ABSTRACT

I begin my essay with some examples of fairly conventional, but, I believe, effective student responses to some typical writing assignments. These do not represent a startling new pedagogy, but should sound familiar to those who actually teach writing, to first-year students rather than those who like to think about how others should do it. A postmodernist perspective, now permeating composition studies, challenges us to rethink what we are doing when we read, write, and talk our way through projects like the ones I will describe. What difference does it make to think of the stories students tell not as the authentic reflections of autonomous individuals but as verbal artifacts heavily structured by the cultural and institutional contexts in which they are produced? What do first-year students need to know about decentering the subject, the multivocal text, and the interrelations of discourse and culture? The classroom is our second home, and our writing assignments can seem like natural, fairly straightforward transactions between a teacher and students.

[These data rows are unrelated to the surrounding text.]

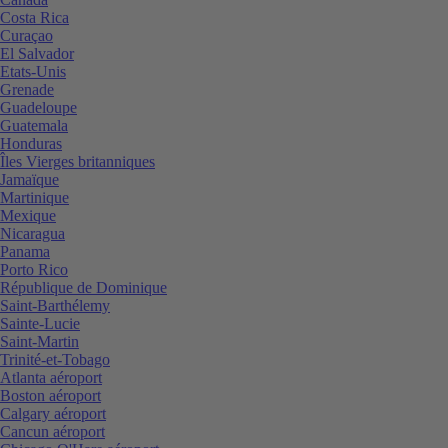
Costa Rica
Curaçao
El Salvador
Etats-Unis
Grenade
Guadeloupe
Guatemala
Honduras
Îles Vierges britanniques
Jamaïque
Martinique
Mexique
Nicaragua
Panama
Porto Rico
République de Dominique
Saint-Barthélemy
Sainte-Lucie
Saint-Martin
Trinité-et-Tobago
Atlanta aéroport
Boston aéroport
Calgary aéroport
Cancun aéroport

But playing in the background is what Lester Faigley at the 1993 CCCC called the “Pomo Blues.” We have read Faigley’s Fragments of Rationality: Postmodernity and the Subject of Composition , Harkin and Schilb’s Contending With Words: Composition and Rhetoric in a Postmodern Age, Susan Miller’s Textual Carnivals: The Politics of Composition , and articles drawing on postmodernist theory by Kurt Spellmeyer, James Berlin, Gary Olson, and others. These sources examine the work of postmodern thinkers in philosophy, literature, and political theory and argue for the impact they might have on the practice of teaching writing.